To solve the limit $\lim_{{x \to -4}} \left( \frac{\frac{1}{4} - \frac{1}{x}}{4 + x} \right)$, we'll follow these steps:

1. Simplify the expression inside the limit:

We start by simplifying the numerator:

$\frac{1}{4} - \frac{1}{x} = \frac{x - 4}{4x}$

Thus, the expression becomes:

$\frac{\frac{x - 4}{4x}}{4 + x} = \frac{x - 4}{4x(4 + x)}$

2. Apply the limit:

Now, substitute $x = -4$ directly into the expression:

$\lim_{{x \to -4}} \frac{x - 4}{4x(4 + x)} = \frac{-4 - 4}{4(-4)(4 - 4)}$

This simplifies to:

$\frac{-8}{-64} = \frac{1}{8}$

However, notice that substituting $x = -4$ into the denominator $4 + x$ results in zero. This suggests that direct substitution is not possible and we need to use L'Hôpital's Rule.

3. Use L'Hôpital's Rule:

L'Hôpital's Rule applies because both the numerator and denominator approach 0 as $x \to -4$. We differentiate the numerator and the denominator separately:

• Differentiate the numerator: $\text{Numerator: } \frac{d}{dx}\left(\frac{1}{4} - \frac{1}{x}\right) = \frac{d}{dx}\left(-\frac{1}{x}\right) = \frac{1}{x^2}$

• Differentiate the denominator: $\text{Denominator: } \frac{d}{dx}(4 + x) = 1$

The expression simplifies to:

$\lim_{{x \to -4}} \frac{1/x^2}{1} = \frac{1}{(-4)^2} = \frac{1}{16}$

So, the final answer is:

$\boxed{\frac{1}{16}}$

Would you like more details on any part of this solution or have any questions?

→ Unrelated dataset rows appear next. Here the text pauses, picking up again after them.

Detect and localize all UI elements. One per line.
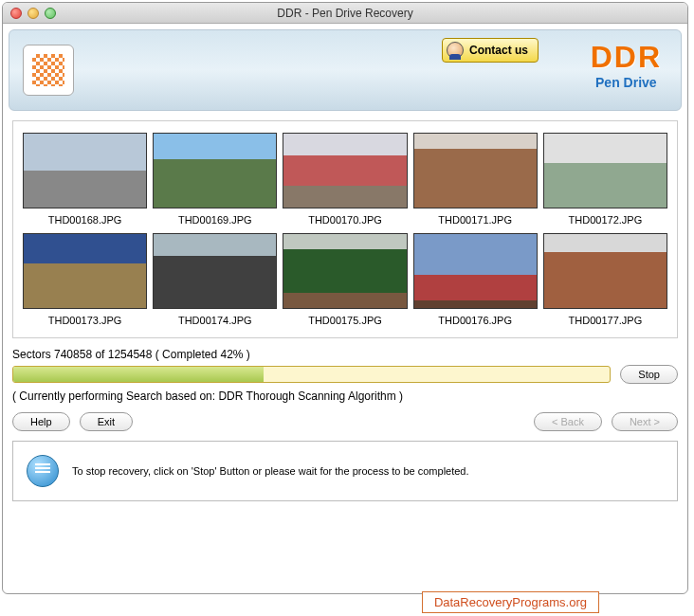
thumbnail-item[interactable]: THD00173.JPG xyxy=(23,233,147,326)
thumbnail-panel: THD00168.JPGTHD00169.JPGTHD00170.JPGTHD0… xyxy=(12,120,678,338)
thumbnail-image[interactable] xyxy=(283,133,407,208)
thumbnail-image[interactable] xyxy=(153,133,277,208)
app-window: DDR - Pen Drive Recovery Contact us DDR … xyxy=(2,2,688,594)
contact-label: Contact us xyxy=(469,44,528,57)
header-band: Contact us DDR Pen Drive xyxy=(9,29,682,111)
stop-button[interactable]: Stop xyxy=(620,365,678,384)
footer-link[interactable]: DataRecoveryPrograms.org xyxy=(422,591,599,613)
back-button[interactable]: < Back xyxy=(534,412,602,431)
window-title: DDR - Pen Drive Recovery xyxy=(3,7,687,20)
thumbnail-item[interactable]: THD00176.JPG xyxy=(413,233,538,326)
brand: DDR Pen Drive xyxy=(591,40,662,90)
thumbnail-label: THD00172.JPG xyxy=(543,214,667,226)
thumbnail-label: THD00169.JPG xyxy=(153,214,277,226)
thumbnail-item[interactable]: THD00170.JPG xyxy=(283,133,407,226)
content-area: THD00168.JPGTHD00169.JPGTHD00170.JPGTHD0… xyxy=(3,111,687,511)
next-button[interactable]: Next > xyxy=(612,412,678,431)
thumbnail-label: THD00170.JPG xyxy=(283,214,407,226)
thumbnail-item[interactable]: THD00174.JPG xyxy=(153,233,277,326)
progress-section: Sectors 740858 of 1254548 ( Completed 42… xyxy=(12,348,678,403)
thumbnail-image[interactable] xyxy=(23,133,147,208)
titlebar: DDR - Pen Drive Recovery xyxy=(3,3,687,24)
thumbnail-label: THD00171.JPG xyxy=(413,214,538,226)
checker-icon xyxy=(32,54,64,86)
thumbnail-item[interactable]: THD00171.JPG xyxy=(413,133,538,226)
progress-bar xyxy=(12,366,611,383)
thumbnail-item[interactable]: THD00168.JPG xyxy=(23,133,147,226)
contact-us-button[interactable]: Contact us xyxy=(442,38,539,63)
brand-main: DDR xyxy=(591,40,662,75)
exit-button[interactable]: Exit xyxy=(80,412,133,431)
help-button[interactable]: Help xyxy=(12,412,70,431)
thumbnail-label: THD00168.JPG xyxy=(23,214,147,226)
progress-fill xyxy=(13,367,264,382)
thumbnail-image[interactable] xyxy=(283,233,407,309)
thumbnail-label: THD00176.JPG xyxy=(413,315,538,326)
thumbnail-image[interactable] xyxy=(153,233,277,309)
thumbnail-label: THD00177.JPG xyxy=(543,315,667,326)
thumbnail-image[interactable] xyxy=(543,133,667,208)
person-icon xyxy=(447,42,464,59)
app-logo-button[interactable] xyxy=(23,45,74,96)
algorithm-text: ( Currently performing Search based on: … xyxy=(12,390,678,403)
thumbnail-item[interactable]: THD00169.JPG xyxy=(153,133,277,226)
thumbnail-label: THD00173.JPG xyxy=(23,315,147,326)
info-bubble-icon xyxy=(27,455,59,487)
thumbnail-image[interactable] xyxy=(413,233,538,309)
button-row: Help Exit < Back Next > xyxy=(12,412,678,431)
thumbnail-image[interactable] xyxy=(23,233,147,309)
thumbnail-item[interactable]: THD00172.JPG xyxy=(543,133,667,226)
thumbnail-item[interactable]: THD00175.JPG xyxy=(283,233,407,326)
hint-box: To stop recovery, click on 'Stop' Button… xyxy=(12,441,678,501)
thumbnail-label: THD00174.JPG xyxy=(153,315,277,326)
thumbnail-item[interactable]: THD00177.JPG xyxy=(543,233,667,326)
progress-text: Sectors 740858 of 1254548 ( Completed 42… xyxy=(12,348,678,361)
thumbnail-image[interactable] xyxy=(413,133,538,208)
thumbnail-label: THD00175.JPG xyxy=(283,315,407,326)
brand-sub: Pen Drive xyxy=(591,75,662,90)
thumbnail-image[interactable] xyxy=(543,233,667,309)
hint-text: To stop recovery, click on 'Stop' Button… xyxy=(72,465,469,477)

Here are some related questions:

1. How do you determine when to use L'Hôpital's Rule?
2. What are the conditions for applying L'Hôpital's Rule?
3. How does differentiating the numerator and denominator separately work in L'Hôpital's Rule?
4. Why is direct substitution not always possible in limits?
5. What happens if L'Hôpital's Rule gives another indeterminate form after the first application?

Tip: Always check if direct substitution in a limit results in an indeterminate form (like $\frac{0}{0}$ or $\frac{\infty}{\infty}$) to decide if L'Hôpital's Rule is applicable.